Menteri Komunikasi dan Informatika, Meutya Hafid, menyoroti fenomena investasi kecerdasan buatan (AI) yang relatif minim namun mampu memberikan dampak signifikan. Dalam forum Asia Economic Summit 2025 yang digelar di Jakarta Selatan pada Kamis (26/6), Meutya mencontohkan startup asal Guangzhou, Cina bernama DeepSeek, yang dengan modal investasi hanya US$ 6 juta sukses menghadirkan model AI inovatif. Model AI tersebut bahkan mampu menahan penurunan nilai pasar perusahaan teknologi di Amerika Serikat hingga US$ 590 miliar.
DeepSeek merupakan perusahaan swasta yang didirikan pada Juli 2023 oleh Liang Wenfeng dan fokus mengembangkan model bahasa besar (Large Language Model atau LLM) open-source. Produk ini menjadi pesaing utama bagi model-model terkemuka seperti ChatGPT dari OpenAI. Keberhasilan DeepSeek menunjukkan bahwa dalam era digital saat ini, inovasi AI dari kawasan Asia tidak kalah pentingnya dibandingkan pusat teknologi global lainnya.
Meutya menegaskan bahwa transformasi digital, terutama melalui pengembangan AI, bukan hanya sekadar tren teknologi, tetapi merupakan faktor utama yang menentukan masa depan dan mendorong pertumbuhan ekonomi nasional. "Teknologi ini membuka peluang lintas sektor, mulai dari layanan publik hingga industri, namun tetap harus dijalankan dengan memperhatikan etika dan tanggung jawab," ujarnya.
Tren Investasi dan Adopsi AI di Asia
Data dari laporan AI Index mengungkapkan lonjakan dramatis dalam investasi AI secara global. Investasi yang semula US$ 3,9 miliar pada tahun 2022 meningkat tajam menjadi US$ 33,9 miliar pada tahun 2024. Ekonomi AI global diperkirakan akan mencapai nilai sekitar US$ 7 triliun pada tahun 2030 dan berpotensi menciptakan 40% tipe pekerjaan baru yang saat ini belum ada.
Di kawasan Asia Pasifik, tingkat adopsi AI, khususnya teknologi Generative AI (GenAI), juga menunjukkan perkembangan yang kuat:
- 60% perusahaan di kawasan ini telah membuktikan nilai bisnis GenAI.
- 49% perusahaan melihat potensi besar dari teknologi tersebut.
- 35% berada dalam tahap pengujian dan eksperimen teknologi AI.
Adopsi AI menurut negara di kawasan Asia cukup tinggi, yaitu:
- Tiongkok: 75%
- India: 70%
- Australia dan Selandia Baru: 75%
- Asia Timur: 67%
- Asia Tenggara (termasuk Indonesia): 65%
Potensi Besar ASEAN dalam Transformasi Digital
Meutya menyoroti potensi ASEAN yang memiliki ratusan juta penduduk dan ekosistem kreator yang berkembang pesat. Hal ini memberikan peluang besar bagi kawasan tersebut untuk menjadi pusat transformasi digital dunia. Menurutnya, pengembangan AI di Indonesia dan ASEAN secara umum tidak hanya menyasar peningkatan teknologi, tetapi juga berkontribusi pada pembaruan model bisnis dan kesempatan kerja baru yang lebih adaptif terhadap era digital.
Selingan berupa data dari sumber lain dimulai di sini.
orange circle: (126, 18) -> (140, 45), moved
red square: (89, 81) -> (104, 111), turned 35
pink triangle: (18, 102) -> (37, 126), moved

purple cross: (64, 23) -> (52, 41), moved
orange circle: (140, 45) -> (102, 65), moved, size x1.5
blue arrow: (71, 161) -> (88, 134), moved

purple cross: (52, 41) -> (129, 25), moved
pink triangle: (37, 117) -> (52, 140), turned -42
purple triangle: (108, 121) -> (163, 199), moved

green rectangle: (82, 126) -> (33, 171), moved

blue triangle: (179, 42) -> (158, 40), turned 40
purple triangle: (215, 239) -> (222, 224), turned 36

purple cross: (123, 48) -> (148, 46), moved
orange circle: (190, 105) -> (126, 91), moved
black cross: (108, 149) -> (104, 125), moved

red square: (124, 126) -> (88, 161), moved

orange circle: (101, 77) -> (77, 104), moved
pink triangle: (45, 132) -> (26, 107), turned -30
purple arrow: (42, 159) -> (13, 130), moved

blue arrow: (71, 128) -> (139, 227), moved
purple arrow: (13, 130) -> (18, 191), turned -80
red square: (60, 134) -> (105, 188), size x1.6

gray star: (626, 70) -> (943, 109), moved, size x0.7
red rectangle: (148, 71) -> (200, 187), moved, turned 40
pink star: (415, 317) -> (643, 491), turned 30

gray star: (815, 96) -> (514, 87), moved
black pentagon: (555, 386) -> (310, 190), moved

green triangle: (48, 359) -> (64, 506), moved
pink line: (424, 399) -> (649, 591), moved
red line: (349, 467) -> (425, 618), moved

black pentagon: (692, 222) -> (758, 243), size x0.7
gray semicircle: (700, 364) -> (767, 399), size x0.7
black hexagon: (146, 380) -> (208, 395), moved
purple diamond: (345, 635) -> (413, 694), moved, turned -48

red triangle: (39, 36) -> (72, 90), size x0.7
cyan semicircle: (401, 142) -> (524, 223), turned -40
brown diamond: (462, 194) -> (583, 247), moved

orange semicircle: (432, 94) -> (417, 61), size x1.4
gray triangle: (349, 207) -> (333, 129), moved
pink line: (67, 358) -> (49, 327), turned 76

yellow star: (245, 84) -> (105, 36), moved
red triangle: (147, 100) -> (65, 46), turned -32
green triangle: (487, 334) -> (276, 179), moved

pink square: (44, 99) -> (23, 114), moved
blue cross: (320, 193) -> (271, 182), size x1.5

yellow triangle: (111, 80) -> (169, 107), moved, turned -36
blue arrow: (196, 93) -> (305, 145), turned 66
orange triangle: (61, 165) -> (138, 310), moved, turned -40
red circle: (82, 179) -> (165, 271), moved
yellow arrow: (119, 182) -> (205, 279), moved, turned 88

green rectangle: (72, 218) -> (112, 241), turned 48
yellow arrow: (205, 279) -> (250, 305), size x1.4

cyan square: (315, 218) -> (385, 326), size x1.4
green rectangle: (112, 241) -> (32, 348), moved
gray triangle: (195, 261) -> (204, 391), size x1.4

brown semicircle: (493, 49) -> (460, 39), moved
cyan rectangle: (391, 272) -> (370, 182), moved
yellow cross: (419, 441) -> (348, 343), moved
Namun, perhatian terhadap aspek etika dan tanggung jawab dalam penggunaan AI menjadi hal yang tidak boleh diabaikan. Implementasi teknologi harus memperhatikan dampak sosial dan keamanan data agar perkembangan tersebut bermanfaat secara luas dan berkelanjutan.
Menteri Meutya juga menambahkan bahwa kolaborasi lintas negara Asia dalam pengembangan AI perlu terus didorong agar potensi besar kawasan ini dapat terwujud secara maksimal. Dengan adanya inovasi yang didorong oleh investasi meski relatif kecil, seperti yang dilakukan oleh DeepSeek, diharapkan dapat menjadi inspirasi bagi startup dan pengembang AI lainnya di Indonesia dan Asia Tenggara.
Dengan demikian, meskipun investasi AI yang masuk dalam beberapa kasus terbilang kecil, seperti contoh DeepSeek, dampak yang dihasilkan mampu mengubah lanskap teknologi global dan memberikan peluang ekonomi yang sangat besar. Hal ini menegaskan pentingnya strategi pengembangan AI yang tepat dan inklusif untuk memaksimalkan manfaat teknologi di masa mendatang.